Every second, millions of blood cells travel through your body, carrying oxygen, fighting infections, and helping keep you alive.
But according to a new study, these cells have a much older story than anyone might imagine—one that stretches back about 700 million years to some of Earth’s earliest life forms.
Researchers from Kyoto University wanted to understand where blood cells came from and how they evolved over time.
Although scientists know a great deal about modern blood cells in humans and mice, their ancient origins have remained a mystery.
To investigate, the research team developed a new method for comparing the activity of genes in different cell types across many animal species.
By examining which genes were switched on and off in various cells, the researchers were able to build evolutionary family trees showing how blood cells may have developed over hundreds of millions of years.
The team also compared animal cells with single-celled organisms. This allowed them to look even further back in time and search for clues about the earliest ancestors of blood cells.
One of their most surprising discoveries involved macrophages. These are immune cells that act like the body’s cleanup crew.
They destroy harmful germs, remove dead cells, and help coordinate immune responses.
Among all human blood cells, macrophages showed the strongest similarities to single-celled organisms. This suggests that the first blood cells were probably macrophage-like cells that evolved from ancient single-celled ancestors.
The researchers also traced the history of a gene called FOS, which is active in blood cells across many different animal species.

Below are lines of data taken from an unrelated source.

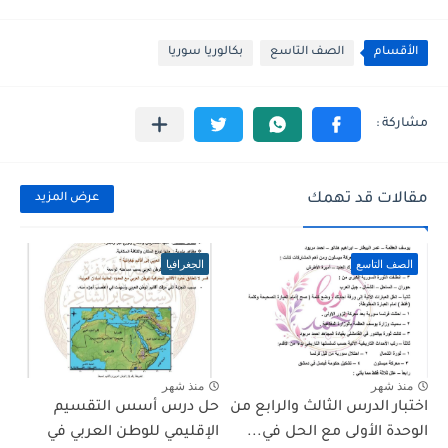
الأقسام
الصف التاسع
بكالوريا سوريا
مقالات قد تهمك
عرض المزيد
الصف التاسع
الجغرافيا
منذ شهر
منذ شهر
اختبار الدرس الثالث والرابع من
حل درس أسس التقسيم
الوحدة الأولى مع الحل في...
الإقليمي للوطن العربي في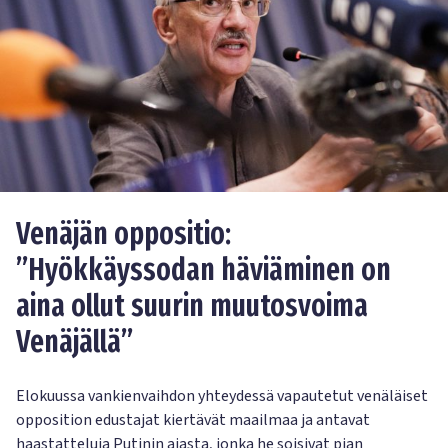
Venäjän oppositio:
”Hyökkäyssodan häviäminen on
aina ollut suurin muutosvoima
Venäjällä”
Elokuussa vankienvaihdon yhteydessä vapautetut venäläiset
opposition edustajat kiertävät maailmaa ja antavat
haastatteluja Putinin ajasta, jonka he soisivat pian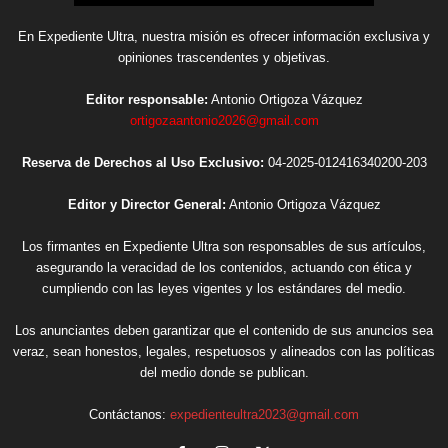
En Expediente Ultra, nuestra misión es ofrecer información exclusiva y
opiniones trascendentes y objetivas.
Editor responsable:
Antonio Ortigoza Vázquez
ortigozaantonio2026@gmail.com
Reserva de Derechos al Uso Exclusivo:
04-2025-012416340200-203
Editor y Director General:
Antonio Ortigoza Vázquez
Los firmantes en Expediente Ultra son responsables de sus artículos,
asegurando la veracidad de los contenidos, actuando con ética y
cumpliendo con las leyes vigentes y los estándares del medio.
Los anunciantes deben garantizar que el contenido de sus anuncios sea
veraz, sean honestos, legales, respetuosos y alineados con las políticas
del medio donde se publican.
Contáctanos:
expedienteultra2023@gmail.com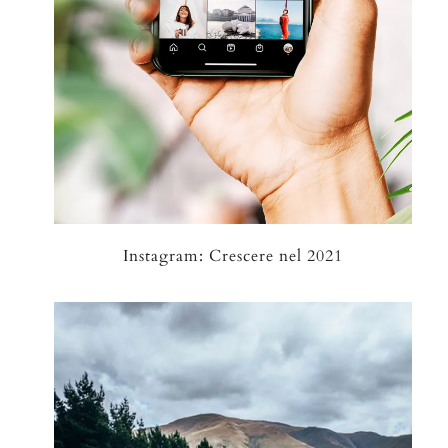
Instagram: Crescere nel 2021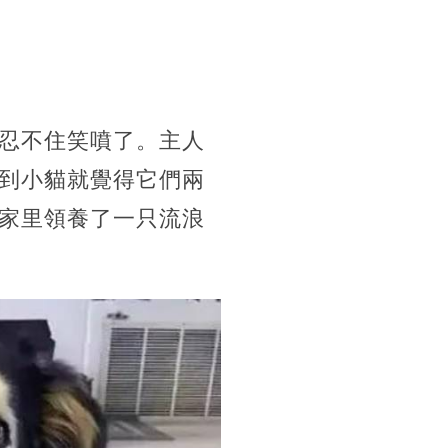
忍不住笑噴了。主人
到小貓就覺得它們兩
家里領養了一只流浪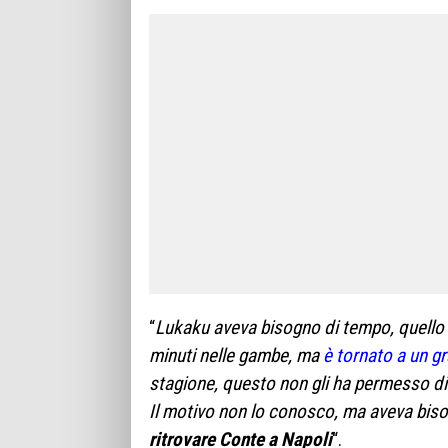
“
Lukaku aveva bisogno di tempo, quello
minuti nelle gambe, ma
è tornato a un gr
stagione, questo non gli ha permesso di 
Il motivo non lo conosco, ma aveva bis
ritrovare Conte a Napoli
“.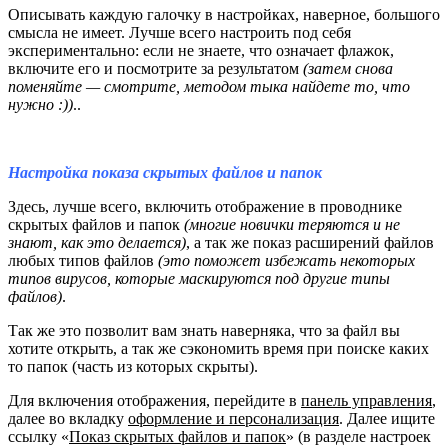
Описывать каждую галочку в настройках, наверное, большого
смысла не имеет. Лучше всего настроить под себя
экспериментально: если не знаете, что означает флажок,
включите его и посмотрите за результатом
(затем снова
поменяйте — смотрите, методом тыка найдете то, что
нужно :))
..
Настройка показа скрытых файлов и папок
Здесь, лучше всего, включить отображение в проводнике
скрытых файлов и папок
(многие новички теряются и не
знают, как это делается)
, а так же показ расширений файлов
любых типов файлов
(это поможет избежать некоторых
типов вирусов, которые маскируются под другие типы
файлов)
.
Так же это позволит вам знать наверняка, что за файл вы
хотите открыть, а так же сэкономить время при поиске каких
то папок (часть из которых скрыты).
Для включения отображения, перейдите в
панель управления
,
далее во вкладку
оформление и персонализация
. Далее ищите
ссылку «
Показ скрытых файлов и папок
» (в разделе настроек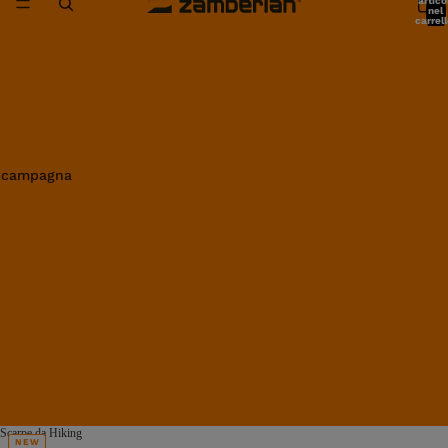
artico
nel
carrell
0
in campagna
Scarpe da Hiking
NEW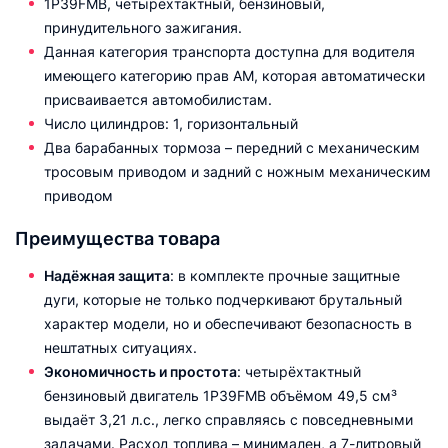
1P39FMB, четырёхтактный, бензиновый,
принудительного зажигания.
Данная категория транспорта доступна для водителя
имеющего категорию прав АМ, которая автоматически
присваивается автомобилистам.
Число цилиндров: 1, горизонтальный
Два барабанных тормоза – передний с механическим
тросовым приводом и задний с ножным механическим
приводом
Преимущества товара
Надёжная защита
: в комплекте прочные защитные
дуги, которые не только подчеркивают брутальный
характер модели, но и обеспечивают безопасность в
нештатных ситуациях.
Экономичность и простота
: четырёхтактный
бензиновый двигатель 1P39FMB объёмом 49,5 см³
выдаёт 3,21 л.с., легко справляясь с повседневными
задачами. Расход топлива – минимален, а 7-литровый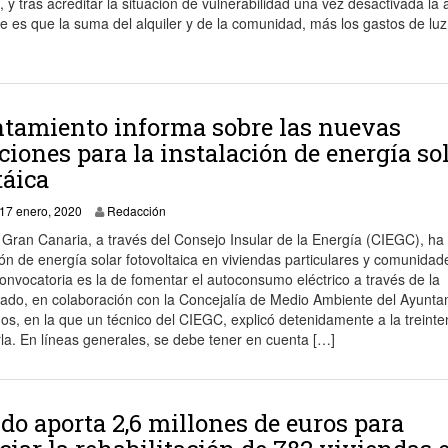
 tras acreditar la situación de vulnerabilidad una vez desactivada la 
 es que la suma del alquiler y de la comunidad, más los gastos de luz
tamiento informa sobre las nuevas
iones para la instalación de energía so
táica
19 enero, 2020
17 enero, 2020
Redacción
 Gran Canaria, a través del Consejo Insular de la Energía (CIEGC), ha 
ón de energía solar fotovoltaica en viviendas particulares y comunidad
 convocatoria es la de fomentar el autoconsumo eléctrico a través de la
pasado, en colaboración con la Concejalía de Medio Ambiente del Ayunta
nos, en la que un técnico del CIEGC, explicó detenidamente a la treint
arla. En líneas generales, se debe tener en cuenta […]
ldo aporta 2,6 millones de euros para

Their analysis suggested that this gene can be traced back to a single-celled ancestor that lived around 700 million years ago.
This finding indicates that the earliest animals may have created blood cells by reusing genetic tools inherited from their single-celled predecessors. As animals became more complex, these primitive blood cells gradually diversified into the many specialized blood cells found today.
The study suggests that mast cells, which help trigger allergic reactions and inflammation, evolved from macrophages. Later, early versions of T cells and red blood cells branched off from mast cells. Meanwhile, the ancestors of B cells, which produce antibodies, appear to have evolved directly from macrophages.
By piecing together these relationships, the researchers were able to reconstruct a family tree of blood cells spanning hundreds of millions of years.
The findings reveal that the evolutionary history of life is still present inside our bodies today. The pathways that guide the development of blood and immune cells may reflect events that occurred long before dinosaurs, plants, or even complex animals existed.
The researchers believe their new method could have uses beyond studying evolution. It may also help scientists understand how diseases such as cancer develop and evolve, potentially leading to new ways to diagnose and treat these conditions in the future.